Data for the task:
::::::

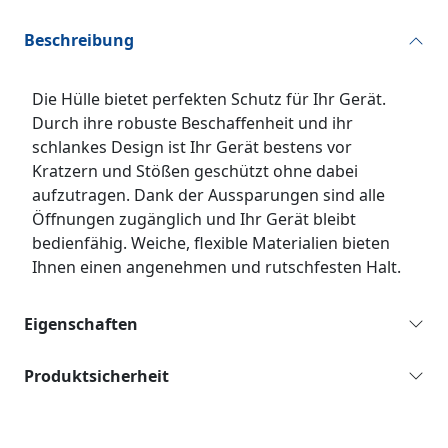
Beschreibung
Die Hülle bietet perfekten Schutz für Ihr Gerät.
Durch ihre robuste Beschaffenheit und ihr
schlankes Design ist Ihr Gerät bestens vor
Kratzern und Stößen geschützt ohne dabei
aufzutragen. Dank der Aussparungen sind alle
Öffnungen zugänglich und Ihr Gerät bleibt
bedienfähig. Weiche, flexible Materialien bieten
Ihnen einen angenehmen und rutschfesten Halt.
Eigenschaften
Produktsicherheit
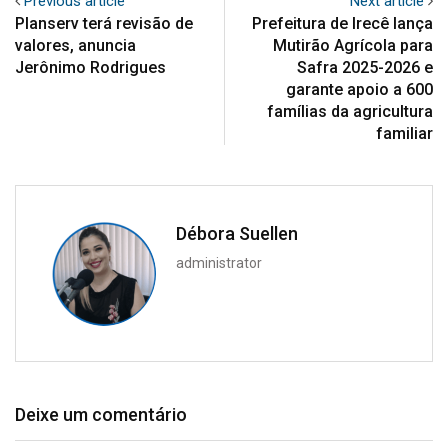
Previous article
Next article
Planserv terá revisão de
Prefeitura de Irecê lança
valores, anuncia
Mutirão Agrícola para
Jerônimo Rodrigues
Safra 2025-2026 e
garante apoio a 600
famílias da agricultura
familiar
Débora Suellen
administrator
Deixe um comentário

::::::

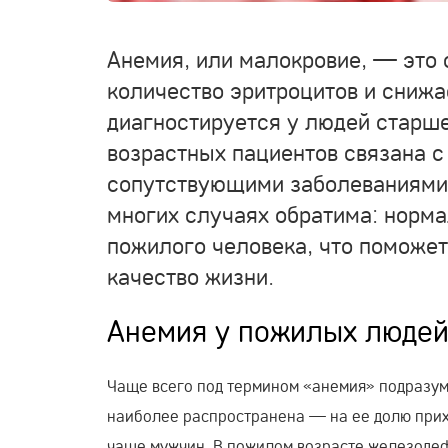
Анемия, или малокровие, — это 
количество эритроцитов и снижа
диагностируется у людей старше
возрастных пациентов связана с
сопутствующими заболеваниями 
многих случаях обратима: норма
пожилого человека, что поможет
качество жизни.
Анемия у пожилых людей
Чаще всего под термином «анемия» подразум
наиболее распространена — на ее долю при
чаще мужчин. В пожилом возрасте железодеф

::::::

Where a line of the listing includes the word "Gerät", it counts; say how many such lines there are and nothing more.

Exercise output: 3